X-ray taken in pediatrician's office: In another coding example of the same scenario, if you perform your own chest x-ray in the office, bill 71020 with no modifier. You will also bill the E/M for the office visit. Dictate a report that is separate from the encounter notes.
 
In another clinical example, a child has a wrist injury after falling from a swing, and the pediatrician wants an x-ray. He performs the x-ray in his office, interprets it and codes 73100 (radiologic examination, wrist; two views) with no modifier. Again, dictate a separate radiology report.

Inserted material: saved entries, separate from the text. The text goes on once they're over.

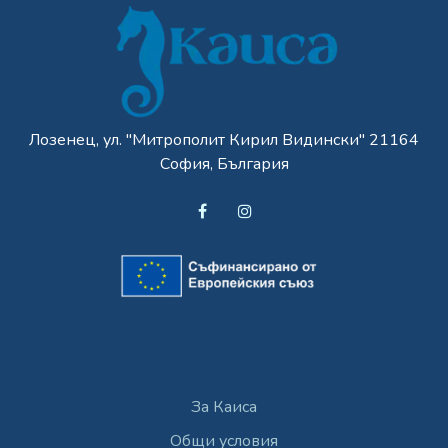
Лозенец, ул. "Митрополит Кирил Видински" 21164
София, България
Разгледайте
За Каиса
Общи условия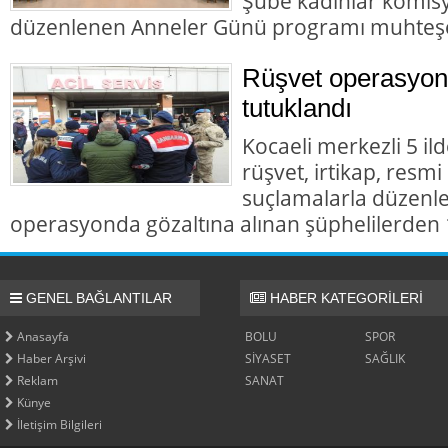
Şube kadınlar komis
düzenlenen Anneler Günü programı muhteş
Rüşvet operasyon
tutuklandı
Kocaeli merkezli 5 il
rüşvet, irtikap, resmi
suçlamalarla düzenl
operasyonda gözaltına alınan şüphelilerden 1
GENEL BAĞLANTILAR
HABER KATEGORİLERİ
Anasayfa
BOLU
SPOR
Haber Arşivi
SİYASET
SAĞLIK
Reklam
SANAT
Künye
İletişim Bilgileri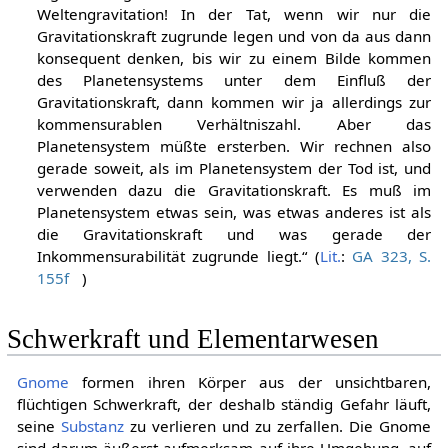
Weltengravitation! In der Tat, wenn wir nur die
Gravitationskraft zugrunde legen und von da aus dann
konsequent denken, bis wir zu einem Bilde kommen
des Planetensystems unter dem Einfluß der
Gravitationskraft, dann kommen wir ja allerdings zur
kommensurablen Verhältniszahl. Aber das
Planetensystem müßte ersterben. Wir rechnen also
gerade soweit, als im Planetensystem der Tod ist, und
verwenden dazu die Gravitationskraft. Es muß im
Planetensystem etwas sein, was etwas anderes ist als
die Gravitationskraft und was gerade der
Inkommensurabilität zugrunde liegt.“ (
Lit.
:
GA 323, S.
155f
)
Schwerkraft und Elementarwesen
Gnome
formen ihren Körper aus der unsichtbaren,
flüchtigen Schwerkraft, der deshalb ständig Gefahr läuft,
seine
Substanz
zu verlieren und zu zerfallen. Die Gnome
sind darum äußerst aufmerksam auf ihre Umgebung, auf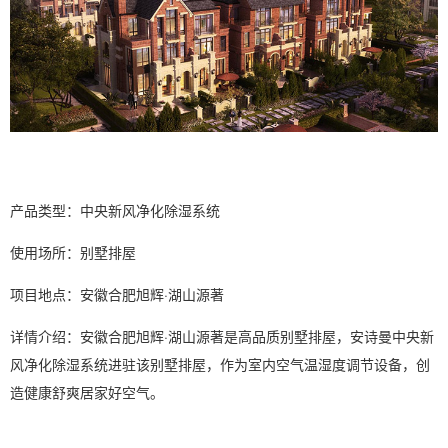
产品类型：中央新风净化
除湿
系统
使用场所：别墅排屋
项目地点：安徽合肥旭辉·湖山源著
详情介绍：安徽合肥旭辉·湖山源著是
高品质
别墅排屋，
安诗曼
中央
新
风净化除湿
系统进驻该别墅排屋，作为室内空气温
湿度
调节设备，创
造健康舒爽居家好空气。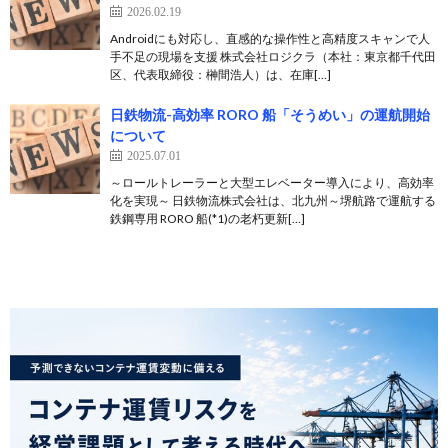
2026.02.19
Androidにも対応し、直感的な操作性と高精度スキャンで人
手不足の現場を支援 株式会社ロジクラ（本社：東京都千代田
区、代表取締役：榊間浩人）は、在庫[…]
日鉄物流-高効率 RORO 船「そうめい」の運航開始
について
2025.07.01
～ロールトレーラーと大型エレベーター導入により、高効率
化を実現～ 日鉄物流株式会社は、北九州～堺航路で運航する
鉄鋼専用 RORO 船(*1)の老朽更新[…]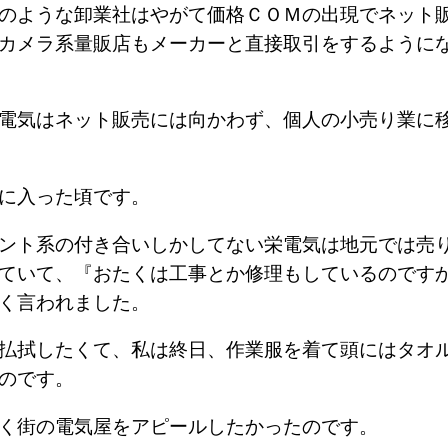
のような卸業社はやがて価格ＣＯＭの出現でネット
カメラ系量販店もメーカーと直接取引をするように
電気はネット販売には向かわず、個人の小売り業に
。
気に入った頃です。
ント系の付き合いしかしてない栄電気は地元では売
ていて、『おたくは工事とか修理もしているのです
く言われました。
払拭したくて、私は終日、作業服を着て頭にはタオ
たのです。
動く街の電気屋をアピールしたかったのです。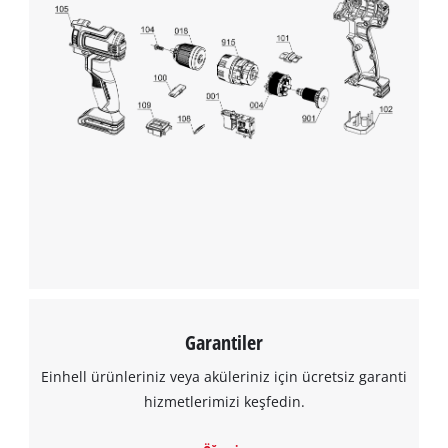
Garantiler
Einhell ürünleriniz veya aküleriniz için ücretsiz garanti
hizmetlerimizi keşfedin.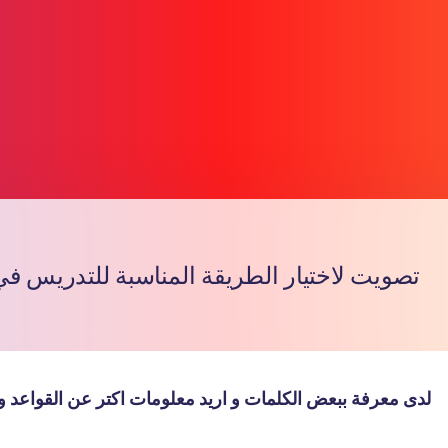
تصويت لاختيار الطريقة المناسبة للتدريس ف
Copy l
لدى معرفة ببعض الكلمات و اريد معلومات اكتر عن القواعد و ال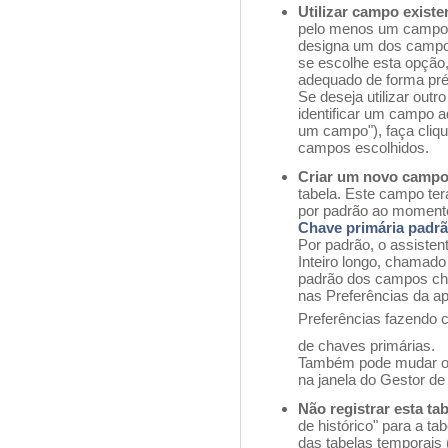
Utilizar campo exist
pelo menos um campo e
designa um dos campo
se escolhe esta opção
adequado de forma pré
Se deseja utilizar out
identificar um campo a
um campo"), faça cliqu
campos escolhidos.
Criar um novo camp
tabela. Este campo te
por padrão ao momento
Chave primária padr
Por padrão, o assisten
Inteiro longo, chamado
padrão dos campos cha
nas Preferências da a
Preferências fazendo c
de chaves primárias.
Também pode mudar o 
na janela do Gestor de
Não registrar esta ta
de histórico" para a t
das tabelas temporais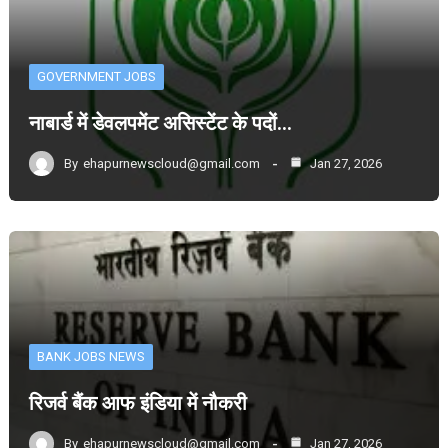
GOVERNMENT JOBS
नाबार्ड में डेवलपमेंट असिस्टेंट के पदों…
By
ehapurnewscloud@gmail.com
Jan 27, 2026
BANK JOBS NEWS
रिजर्व बैंक आफ इंडिया में नौकरी
By
ehapurnewscloud@gmail.com
Jan 27, 2026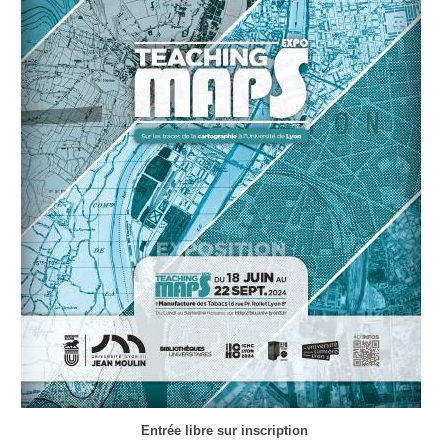
Entrée libre sur inscription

Pediatrician Cannot Bill for Interpretation

Sometimes, the radiologist interprets the x-ray, but the pediatrician wants to see it, too, most frequently to discuss it with the parents. Radiologists are usually "invisible," and parents need someone to explain the findings. In this case, don't bill with modifier -26, because the radiologist has already billed for the entire service professional and technical components. The payer will not cover both physicians' providing the same service.
 
For example, you send an infant for a skull x-ray to determine if there is any craniosynostosis. The radiologist reads the film and sends it back to you with the report. You don't get the report until the next day. Two days later, the parent and child come in to discuss the results with you. In the case of positive results, you explain that surgery will be necessary and answer any questions they have. You also show them the x-rays and explain the problem. You can bill an E/M for that visit and include discussing the x-rays as part of counseling. If counseling constitutes more than 50 percent of the visit time it probably will, because you have already conducted the initial examination of the child select a level based on time.
 
In another example, the pediatrician sends a febrile and coughing child for an x-ray and asks the mother to return with the film and the report. After going across the street to the hospital for the x-ray, the mother returns to your office later that day. When the mother returns, you see her and the child briefly, view the film and diagnose pneumonia.
 
In this common scenario, the pediatrician sees the child twice on the same day and interprets a chest x-ray, but can only bill one code for the two E/M services combined. Add up the work done for the first and second visits to arrive at a level, Groff says. The radiologist has already billed for reading the x-ray. It doesn't matter whether you interpret the x-ray a week later or the same day the x-ray was performed you cannot bill for the same service provided by the radiologist, Groff says; "You can only bill an E/M for seeing the patient." When a provider interprets an x-ray as part of an E/M service, an additional two points is assigned under the category of "amount and/or complexity of medical records, diagnostic tests and/or other information."
 
Only one person can bill for interpreting an x-ray. "If the radiologist bills for it, the pediatrician can't not with modifier -26, and not with an E/M," Haynes says. "If the pediatrician wants to interpret the x-ray performed by a radiologist, he needs to make an arrangement with the radiologist first."
 
Technically, both physicians can bill for interpretation, says Richard H. Tuck, MD, FAAP, founding chairman of the AAP coding and reimbursement committee and a pediatrician in Zanesville, Ohio. "But in reality, the insurance company will only pay for one," he says. "The one who gets his claim in first is the one who gets paid." To avoid ill will between physicians and to ensure that there will always be a radiologist to read your x-rays when you need one, you should not bill for interpreting x-rays when you also ask a radiologist to do such an interpretation, Tuck says

Radiologist Performs Professional Component

Under certain circumstances, the pediatrician who takes an x-ray would bill it with the technical component only and send it to a radiologist for further interpretation, Tuck explains. This would be more likely with neck, back or extremity x-rays; primary care pediatricians are more familiar with chest x-rays. In this case, append -TC (technical component) to the radiology code and allow the radiologist to bill for the interpretation appending modifier -26.